One of the categories of data in the PlatformIDs sheet is GO annotations – see if you can make a bar chart to show GO categories that DE genes (from three groups) are matched against

oThis is a method of summarising the functions of your changing genes. You could just do counts of genes in each category. For top marks, you could attempt to calculate enrichment factors for GO categories. EF = (a / b) / (A/B)

a = number of DE genes mapping to a given category

b = total DE genes

A = total genes mapping to a given category

B = total genes

oEF counts are usually converted to a log2 scale before plotting

oSave the result as a figure to be embedded in your report

Part 3 – Advanced analysis options (20%) – not for the faint hearted!

In the paper from which the data set originates (https://academic.oup.com/hmg/article-lookup/doi/10.1093/hmg/ddm116, Figure 1), they do some clustering on the data, to produce a heat map and a PCA plot. These can be done using pandas from first principles (although it is certainly not as easy as doing this in R), or using other libraries.

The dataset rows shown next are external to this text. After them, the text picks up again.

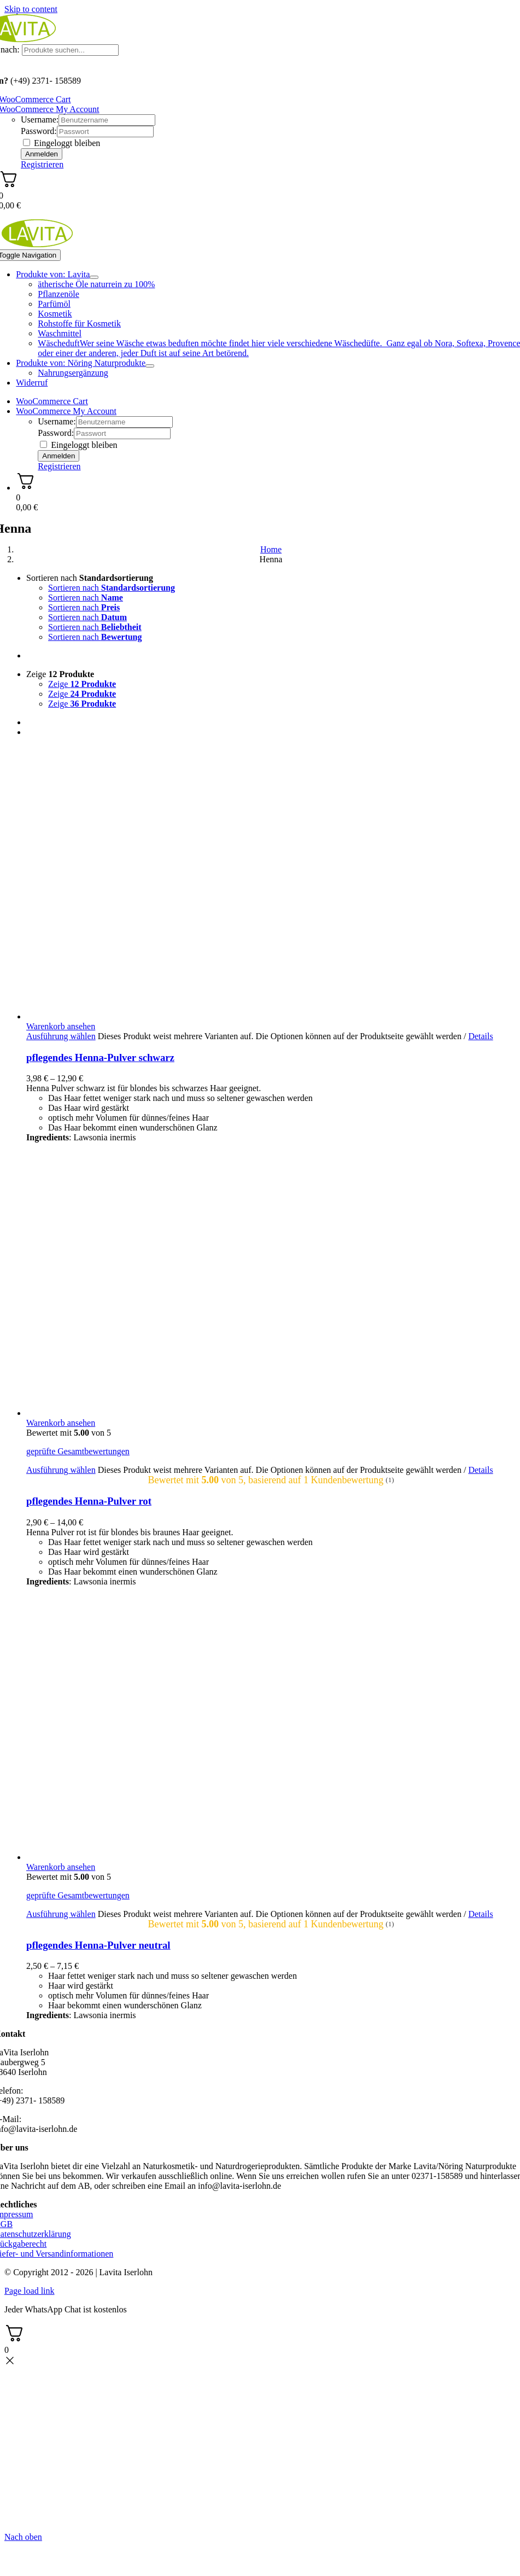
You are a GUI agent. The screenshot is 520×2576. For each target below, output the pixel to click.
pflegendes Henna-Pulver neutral (98, 1945)
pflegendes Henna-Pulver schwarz (100, 1057)
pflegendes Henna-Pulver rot (88, 1501)
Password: (39, 131)
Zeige (60, 674)
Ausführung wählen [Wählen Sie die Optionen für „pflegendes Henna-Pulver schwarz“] (61, 1036)
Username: (40, 119)
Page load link (29, 2290)
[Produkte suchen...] (70, 50)
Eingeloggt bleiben (61, 143)
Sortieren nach (89, 577)
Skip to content (30, 9)
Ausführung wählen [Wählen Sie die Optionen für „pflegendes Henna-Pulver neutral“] (61, 1914)
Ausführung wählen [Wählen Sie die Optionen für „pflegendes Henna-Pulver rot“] (61, 1470)
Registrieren (42, 164)
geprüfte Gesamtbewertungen (78, 1451)
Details (480, 1036)
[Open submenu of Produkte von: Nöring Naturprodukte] (149, 366)
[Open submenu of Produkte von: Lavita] (94, 277)
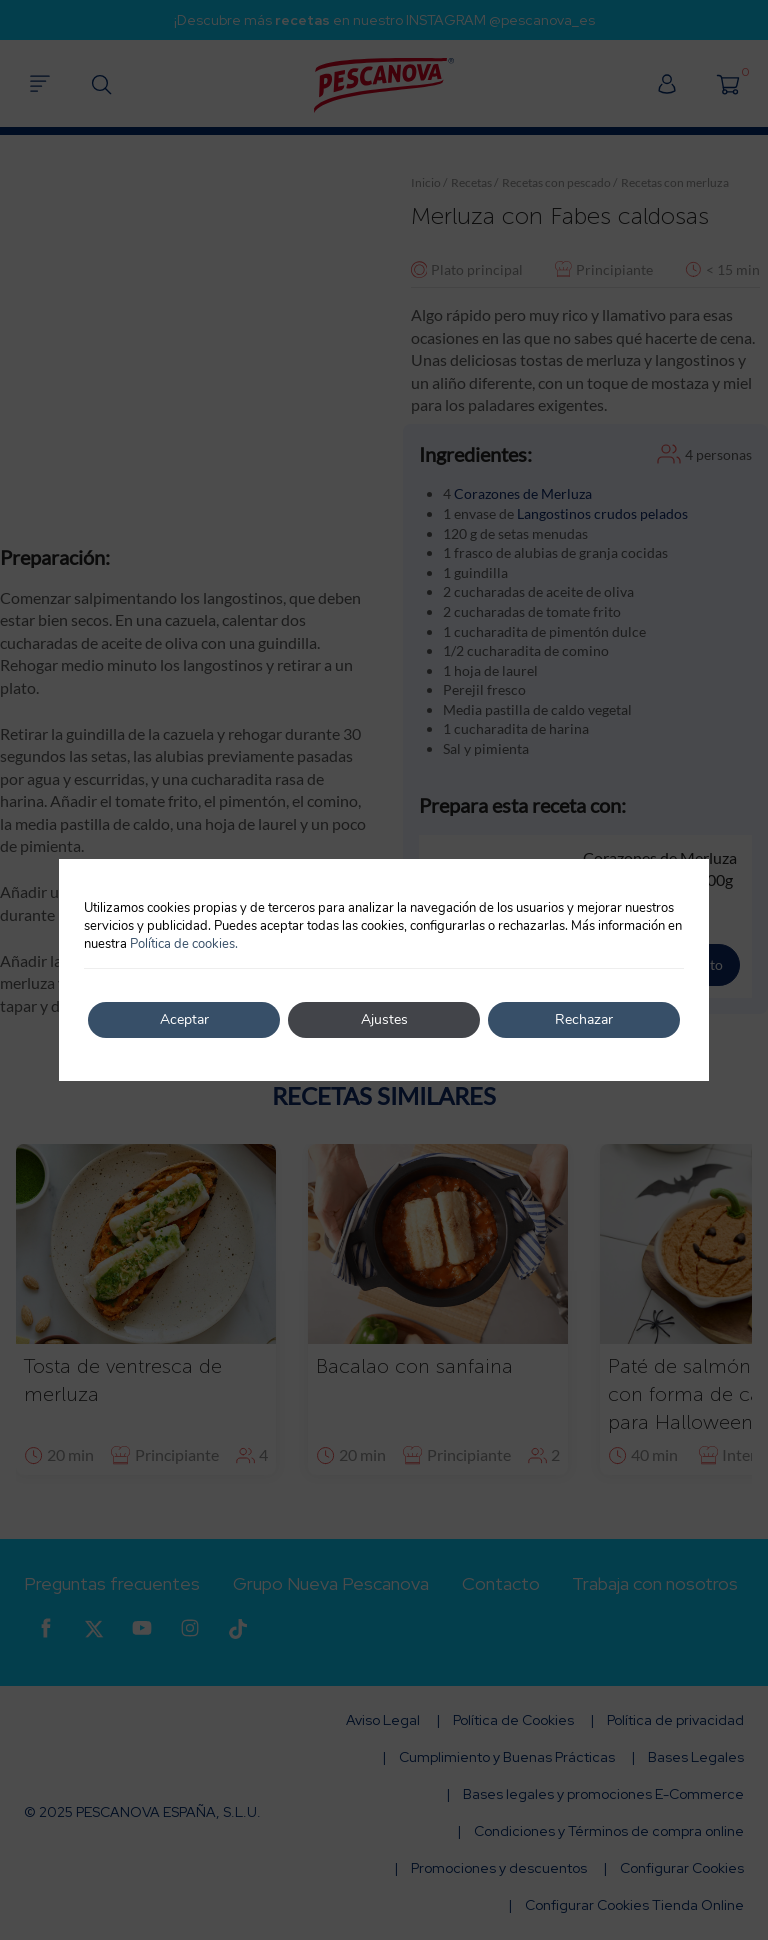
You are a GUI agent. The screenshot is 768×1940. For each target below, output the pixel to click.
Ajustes (384, 1019)
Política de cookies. (184, 944)
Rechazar (584, 1019)
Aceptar (184, 1019)
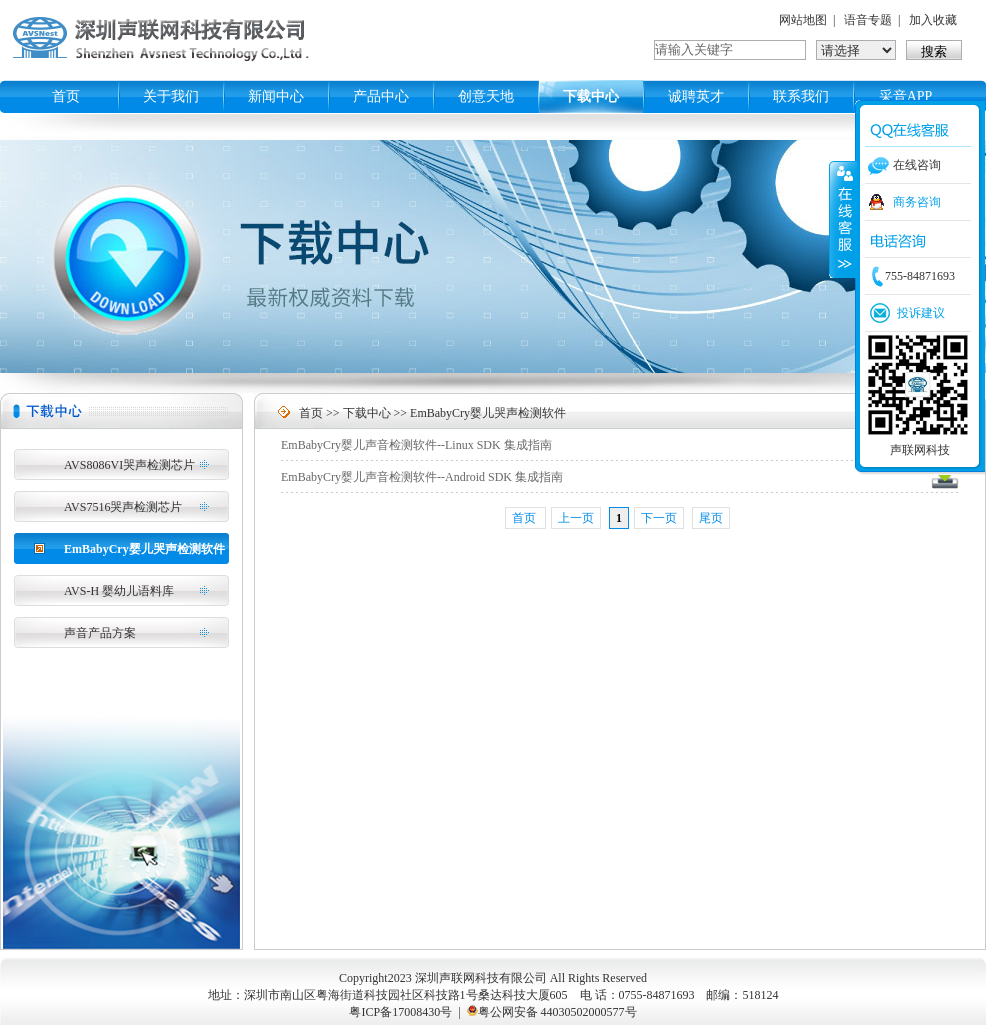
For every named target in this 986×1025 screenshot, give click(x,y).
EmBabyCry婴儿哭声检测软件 (144, 549)
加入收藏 (933, 20)
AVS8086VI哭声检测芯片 (129, 465)
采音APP (906, 96)
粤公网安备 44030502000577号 (557, 1012)
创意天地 (486, 96)
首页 (66, 96)
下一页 (659, 518)
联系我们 (801, 96)
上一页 (576, 518)
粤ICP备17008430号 (400, 1012)
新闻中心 (276, 96)
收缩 (843, 219)
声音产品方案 (100, 633)
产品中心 (381, 96)
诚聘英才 (696, 96)
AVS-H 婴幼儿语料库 (119, 591)
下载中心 (591, 96)
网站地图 (803, 20)
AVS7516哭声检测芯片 (123, 507)
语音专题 (868, 20)
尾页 (711, 518)
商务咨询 (917, 202)
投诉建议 (921, 313)
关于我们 (171, 96)
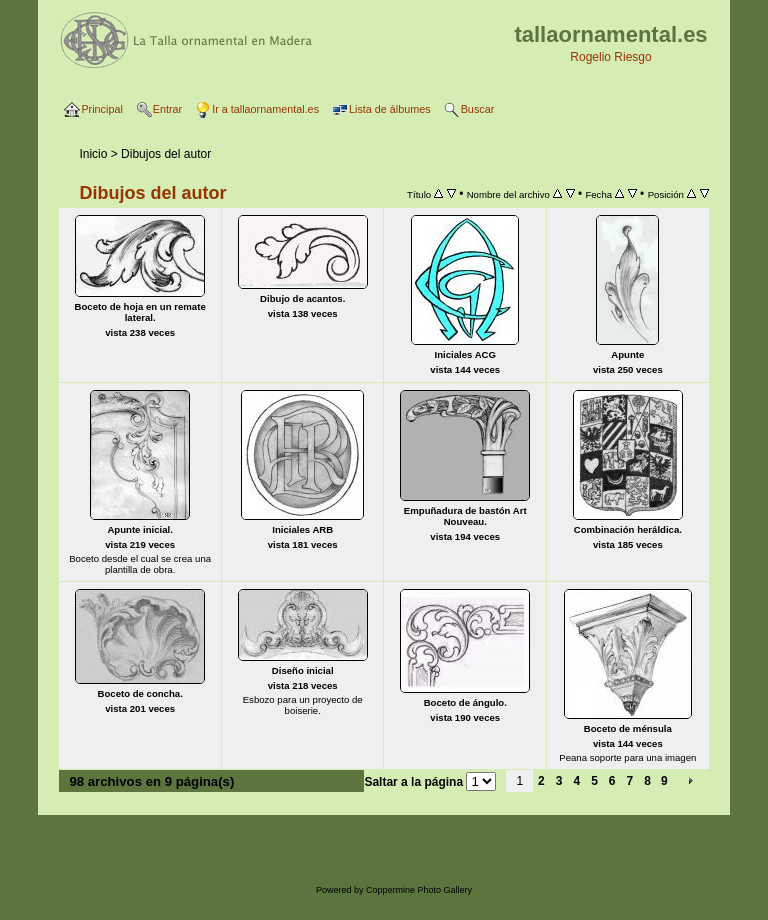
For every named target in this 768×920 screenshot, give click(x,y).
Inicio (93, 154)
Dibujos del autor (166, 154)
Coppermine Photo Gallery (419, 890)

For bonus marks on this assignment, see if you can do any advanced analysis on the data to cluster genes based on their expression profile, produce a heat map and/or a PCA plot. You might also choose to use RandomForest as demonstrated in Lecture 9 to search for sets of genes that can classify samples. If you try this, you may need to a) transpose your data frame, so that genes are columns, rather than rows, b) select a small number genes as features for RandomForest. You could select only those genes that are already differentially expressed (Feature Selection is a whole data science topic in its own right and beyond the scope of what we teach here).

Important note – there is code or libraries to be found online that can do these things. If you use code online, this is okay but make sure you reference it carefully, and you will get more marks if you demonstrate you understand what you are doing rather than just copy-paste some code from elsewhere.